Additional Information
Job Summary:
This role will lead and scale AI and intelligent automation capabilities across APAC, and will be responsible for translating global AI strategies into regional execution, enabling business units to adopt AI safely and effectively, and delivering tangible business value through AI‑powered solutions. This position will report to the Head of IT in APAC.
The role will work closely with Global IT AI teams, regional IT functions, and business stakeholders to adopt and extend enterprise AI capabilities such as knowledge search agents, intelligent workflow automation, and AI‑assisted customer interactions. A strong emphasis is placed on governance, standardization, secure deployment, and user enablement, within a Microsoft‑centric technology landscape.
This role also plays a key part in uplifting AI literacy across the region and supporting responsible, ethical, and compliant use of AI technologies.
Principal Responsibilities:
Strategic Leadership & Delivery
Define and execute the APAC AI and intelligent automation roadmap aligned with global IT strategy and business priorities.
Partner with global AI teams to adopt, localize, and scale enterprise AI solutions for APAC.
Identify, prioritize, and deliver high‑impact AI and automation use cases across business functions, including knowledge management, customer operations, and process automation.
Research and trial new technologies and assess suitability for business applications.
Measure and communicate business value, adoption, and risk posture of AI initiatives.
AI Enablement & Adoption
Drive safe, secure, and compliant adoption of approved AI platforms and tools, including Microsoft 365 Copilot, Copilot Studio agents, and enterprise AI services.
Lead AI enablement initiatives such as training programs, workshops, and agent‑builder communities to improve AI fluency across IT and business teams.

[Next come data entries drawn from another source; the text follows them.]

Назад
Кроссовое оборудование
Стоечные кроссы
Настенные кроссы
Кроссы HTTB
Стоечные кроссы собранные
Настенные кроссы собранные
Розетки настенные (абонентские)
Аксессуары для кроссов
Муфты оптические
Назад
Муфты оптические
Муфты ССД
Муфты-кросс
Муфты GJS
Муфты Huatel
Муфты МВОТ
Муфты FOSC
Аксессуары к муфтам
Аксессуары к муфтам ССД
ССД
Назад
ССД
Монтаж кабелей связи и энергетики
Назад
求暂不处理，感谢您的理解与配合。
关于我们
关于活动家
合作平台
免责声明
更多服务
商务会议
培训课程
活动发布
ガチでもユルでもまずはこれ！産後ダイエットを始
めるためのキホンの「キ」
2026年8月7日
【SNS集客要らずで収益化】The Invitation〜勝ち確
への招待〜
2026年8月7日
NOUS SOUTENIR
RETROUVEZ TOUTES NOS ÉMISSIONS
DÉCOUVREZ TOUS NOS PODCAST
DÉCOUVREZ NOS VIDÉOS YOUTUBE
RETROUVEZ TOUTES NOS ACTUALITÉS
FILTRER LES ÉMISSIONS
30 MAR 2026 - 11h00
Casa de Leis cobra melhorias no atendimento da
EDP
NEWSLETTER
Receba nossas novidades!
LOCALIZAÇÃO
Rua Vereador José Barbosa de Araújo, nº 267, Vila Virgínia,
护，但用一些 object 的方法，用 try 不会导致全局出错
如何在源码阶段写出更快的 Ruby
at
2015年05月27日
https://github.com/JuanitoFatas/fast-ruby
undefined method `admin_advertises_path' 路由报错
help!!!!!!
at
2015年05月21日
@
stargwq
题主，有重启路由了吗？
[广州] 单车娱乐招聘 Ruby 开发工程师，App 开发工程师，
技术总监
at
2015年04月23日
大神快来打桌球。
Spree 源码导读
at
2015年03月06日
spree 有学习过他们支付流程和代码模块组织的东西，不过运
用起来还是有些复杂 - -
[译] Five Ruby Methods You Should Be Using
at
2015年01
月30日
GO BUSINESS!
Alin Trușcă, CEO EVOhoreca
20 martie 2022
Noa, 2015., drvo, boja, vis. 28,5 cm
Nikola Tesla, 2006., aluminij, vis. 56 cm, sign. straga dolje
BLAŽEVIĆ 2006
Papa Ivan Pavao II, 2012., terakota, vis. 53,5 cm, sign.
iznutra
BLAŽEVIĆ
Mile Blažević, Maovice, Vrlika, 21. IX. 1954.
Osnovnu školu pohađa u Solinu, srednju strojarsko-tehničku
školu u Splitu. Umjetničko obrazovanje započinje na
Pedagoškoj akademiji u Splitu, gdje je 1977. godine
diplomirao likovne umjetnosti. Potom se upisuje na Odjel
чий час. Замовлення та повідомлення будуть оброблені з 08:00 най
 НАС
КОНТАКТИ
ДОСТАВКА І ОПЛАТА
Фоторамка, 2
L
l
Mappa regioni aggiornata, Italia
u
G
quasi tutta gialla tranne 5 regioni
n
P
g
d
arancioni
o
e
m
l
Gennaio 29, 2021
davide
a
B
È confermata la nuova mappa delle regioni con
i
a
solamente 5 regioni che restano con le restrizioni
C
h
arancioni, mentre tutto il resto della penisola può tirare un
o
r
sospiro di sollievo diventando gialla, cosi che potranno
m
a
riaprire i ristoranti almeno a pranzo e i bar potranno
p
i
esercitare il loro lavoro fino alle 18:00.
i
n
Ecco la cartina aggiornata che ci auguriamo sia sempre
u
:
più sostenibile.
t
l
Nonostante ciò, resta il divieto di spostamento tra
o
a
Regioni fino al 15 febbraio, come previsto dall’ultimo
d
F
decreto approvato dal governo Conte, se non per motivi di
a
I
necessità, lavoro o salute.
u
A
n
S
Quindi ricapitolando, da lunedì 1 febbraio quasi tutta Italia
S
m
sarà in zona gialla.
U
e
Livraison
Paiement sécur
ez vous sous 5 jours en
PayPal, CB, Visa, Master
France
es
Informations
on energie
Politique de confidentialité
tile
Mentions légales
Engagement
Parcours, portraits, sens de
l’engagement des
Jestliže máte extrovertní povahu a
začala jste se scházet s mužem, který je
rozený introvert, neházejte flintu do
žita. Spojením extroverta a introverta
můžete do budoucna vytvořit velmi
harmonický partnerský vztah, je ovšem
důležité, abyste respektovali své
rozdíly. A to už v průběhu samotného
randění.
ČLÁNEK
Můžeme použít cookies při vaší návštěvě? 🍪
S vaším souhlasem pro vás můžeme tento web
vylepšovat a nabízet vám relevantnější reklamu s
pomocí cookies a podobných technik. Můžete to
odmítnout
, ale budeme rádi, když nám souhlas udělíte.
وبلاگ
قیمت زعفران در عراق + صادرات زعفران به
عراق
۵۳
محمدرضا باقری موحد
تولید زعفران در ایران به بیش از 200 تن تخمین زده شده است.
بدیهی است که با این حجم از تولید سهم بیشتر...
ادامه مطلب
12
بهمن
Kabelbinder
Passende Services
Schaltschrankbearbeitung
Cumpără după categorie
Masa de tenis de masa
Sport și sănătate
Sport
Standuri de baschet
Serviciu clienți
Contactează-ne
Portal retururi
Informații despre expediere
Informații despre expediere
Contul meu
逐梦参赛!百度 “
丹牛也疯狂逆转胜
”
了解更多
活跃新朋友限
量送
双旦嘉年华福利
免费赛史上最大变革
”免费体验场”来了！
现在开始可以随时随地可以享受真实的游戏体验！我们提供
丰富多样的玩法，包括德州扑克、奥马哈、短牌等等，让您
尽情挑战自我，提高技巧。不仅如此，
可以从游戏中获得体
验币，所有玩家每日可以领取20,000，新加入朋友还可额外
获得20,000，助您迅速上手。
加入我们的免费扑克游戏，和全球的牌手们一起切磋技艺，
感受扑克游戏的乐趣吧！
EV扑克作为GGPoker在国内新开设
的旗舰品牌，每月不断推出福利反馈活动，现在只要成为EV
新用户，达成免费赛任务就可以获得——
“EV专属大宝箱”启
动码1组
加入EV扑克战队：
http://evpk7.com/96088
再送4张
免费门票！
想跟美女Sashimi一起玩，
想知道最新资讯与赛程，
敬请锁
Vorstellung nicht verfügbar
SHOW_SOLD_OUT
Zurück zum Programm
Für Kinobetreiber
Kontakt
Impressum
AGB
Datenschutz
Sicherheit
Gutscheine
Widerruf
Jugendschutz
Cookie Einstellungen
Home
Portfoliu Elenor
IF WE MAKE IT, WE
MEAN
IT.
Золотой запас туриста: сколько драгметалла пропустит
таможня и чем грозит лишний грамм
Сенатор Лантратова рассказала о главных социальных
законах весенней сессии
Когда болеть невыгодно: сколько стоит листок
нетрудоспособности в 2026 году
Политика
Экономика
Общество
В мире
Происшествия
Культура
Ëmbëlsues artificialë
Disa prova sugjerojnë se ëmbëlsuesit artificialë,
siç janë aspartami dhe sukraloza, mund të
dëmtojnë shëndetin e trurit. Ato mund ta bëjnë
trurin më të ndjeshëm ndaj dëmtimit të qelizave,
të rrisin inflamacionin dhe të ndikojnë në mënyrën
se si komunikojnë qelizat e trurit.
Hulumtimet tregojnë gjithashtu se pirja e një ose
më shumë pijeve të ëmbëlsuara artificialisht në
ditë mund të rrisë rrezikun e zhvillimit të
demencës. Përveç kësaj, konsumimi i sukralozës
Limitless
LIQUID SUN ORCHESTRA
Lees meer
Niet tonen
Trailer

Act as a regional advocate and advisor for AI best practices and emerging capabilities.
Technical & Platform Leadership
Oversee the design and implementation of AI solutions built on Microsoft Azure, ensuring scalability, security, and enterprise integration.
Collaborate with data, infrastructure, and application teams to ensure AI solutions are aligned with enterprise architecture standards.
Guide the adoption of modern AI engineering practices, including DevSecOps, MLOps, and responsible AI patterns.
Governance & Risk Management
Represent APAC IT in the Global AI Governance Council, contributing to policies on ethical AI, data privacy, and tool approval.
Ensure AI solutions comply with enterprise security, legal, and regulatory requirements.
Establish regional AI standards, reference architectures, and reusable patterns in alignment with global guidance.
Job Level Specifications:
Manages experienced, professional employees and/or supervisors; and/or manages large, complex technical and/or business support teams. Accountable for the performance and results of a team and/or department.
Interprets and administers policies, processes and procedures that affect direct reports and the workflow of the team/department. Adapts departmental plans and priorities to address resource and operational challenges. Contributes to budget development and performance standards of department and direct reports.
Assignments are defined in the form of objectives. Decisions are guided by policies, procedures, business plans and independent judgment.
Collaborates with team(s), customers/ clients, functional peer group managers and occasionally senior management. Participates and presents at meetings with internal and external representatives.
Decisions may have impact on work processes and outcomes. Erroneous decisions or recommendations may result in serious delays and considerable expenditures of additional time, people and/or financial resources.
Required Skills:
Proven experience leading AI, automation, or advanced analytics initiatives in enterprise environments.
Strong hands‑on and architectural experience with Microsoft Azure, including: Azure OpenAI Service
Azure AI Search
Azure Machine Learning
Azure Data Lake / Synapse Analytics
Databricks
Azure DevOps / GitHub Enterprise
Power Platform (AI Builder, Power Automate, Copilot Studio)
Solid understanding of: Generative AI and large language models (prompting, embeddings, RAG patterns)
Machine learning lifecycle and MLOps
Data engineering and feature pipelines
API‑based system integration
Vector databases and semantic search
Experience delivering AI use cases that generate measurable business outcomes.
Familiarity with AI governance, ethical AI principles, and data privacy frameworks.